Push Button Creativity
Like many of you, I’ve been to a few learning and development events over the years. It’s always interesting to me to observe the general desire for what I like to call push button creativity.
Here’s how that goes.
You’re at a conference and one of the speakers talks about this tool they discovered that allows you to do something like create animations or turn photos into cartoons or whatever. Cool right? Plus, the speaker points out that this tool is free to download.
This is also true of templates, icons, stock photography and so on. Someone else does the creative work and you download it, change a few words or colours and the pass it off as your own work.
And there you have it: push button creativity.
What is wrong with this?
While not everyone is creative (meaning that they have the skills to create something, not that they like to use lots of different colours) I think it is strange that people want to find tools that actually do creativity for them. In other words, they are outsourcing all the creative decision making and creative work to some software or another designer.
If that’s where we’re heading, will we reach the point where the head of HR (who typically hires other people to do creative work) just buys the software, presses a button themselves and all the creative work is done?
I should mention that these push button creativity tools exist in many industries, e.g. web design, app development. There is also a difference between tools that help you apply best practices consistently vs. ones that do the creative stuff for you. If push button creativity is the way that you work how valuable are you becoming to your company?
Of course the inevitable problem is that we all start using push button creativity and everything looks the same. A classic example is when a friend and I were pitching for a project and my friend pointed out that an elearning module we were asked to redesign looked identical to another totally unrelated project he had been involved in. It turns out there was a menu template provided in that particular software and the designers of these respective courses had used the exact same template. Is this creative work? The same problem arises with animations, icons, and stock photos.
To compound the push button creativity trend, it also seems desirable, if not expected, that such tools should be free. “Check out this free tool that turns any Word document into an animated tree frog. Plus it runs on iPads.” Yes I made that up but it’s not far from what many of us have heard from one too many conference speakers. So we’re basically saying that we want to push a button in a tool and get our creative work done for us. We also expect such a tool to cost $0. To make matters worse if push button creativity tools aren’t free, we find ways to not pay for them. So basically software piracy. Yet we charge our clients or our employers for our time and effort.
Which brings me to my main point.
It isn’t so much that some people want to be instructional / training / learning designers who find ways around doing actual design. It’s more the attitude of wanting something for nothing. It’s about putting the minimum effort (and expense) into a design task and expecting good results. Is this where we want the L and D (or any) industry to end up? I don’t think it is.
So where to from here?
You can start to change things today from the comfort of your own desk. Try these suggestions.

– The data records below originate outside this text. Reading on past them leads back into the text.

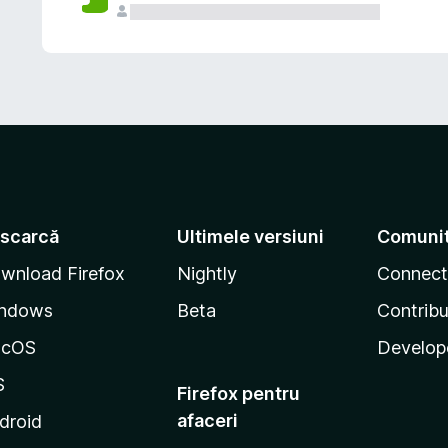
scarcă
Ultimele versiuni
Comuni
wnload Firefox
Nightly
Connect
ndows
Beta
Contribu
acOS
Develop
S
Firefox pentru
afaceri
droid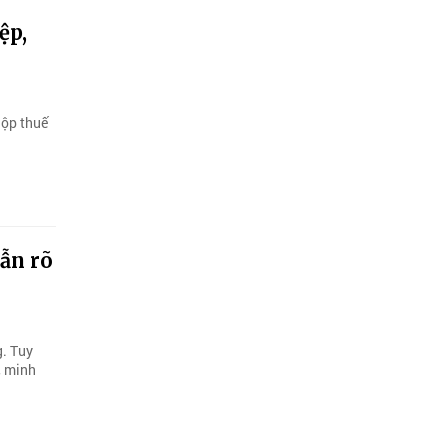
ệp,
nộp thuế
ẫn rõ
. Tuy
, minh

Start learning a new creative skill
Pay for everything
We all have different values. If you’re honest then you’re honest. The opposite is also true and that’s a personal choice. You expect to be paid for the work you do because you believe it’s valuable. The people who build software and templates and stock art believe their work is valuable too. Pay them just like you’re getting paid.
If you do use push button creativity tools make sure you acknowledge this. Either in your code comments, or a footer of a web site or somewhere. Especially to your client or your manager who is paying you to do creative work. You’re not out to get a pay cut or get fired. You’re simply being transparent about how you’re producing your work. (I don’t know for sure, but I imagine it would uncomfortable to pass off push button creativity as your own work only to have a client or manager discover this for themselves and question you about it.)